Collected data
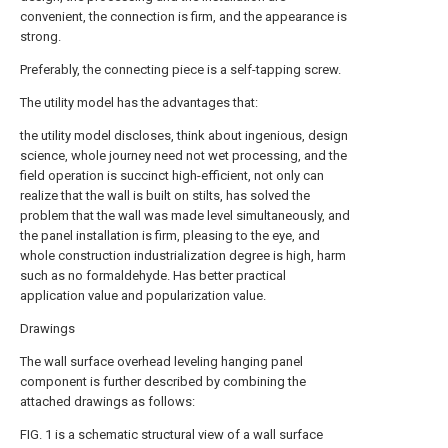
convenient, the connection is firm, and the appearance is
strong.
Preferably, the connecting piece is a self-tapping screw.
The utility model has the advantages that:
the utility model discloses, think about ingenious, design
science, whole journey need not wet processing, and the
field operation is succinct high-efficient, not only can
realize that the wall is built on stilts, has solved the
problem that the wall was made level simultaneously, and
the panel installation is firm, pleasing to the eye, and
whole construction industrialization degree is high, harm
such as no formaldehyde. Has better practical
application value and popularization value.
Drawings
The wall surface overhead leveling hanging panel
component is further described by combining the
attached drawings as follows:
FIG. 1 is a schematic structural view of a wall surface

# What is expected:
Output the number of lines above holding the word "high", and nothing besides it.

# Completed task:
2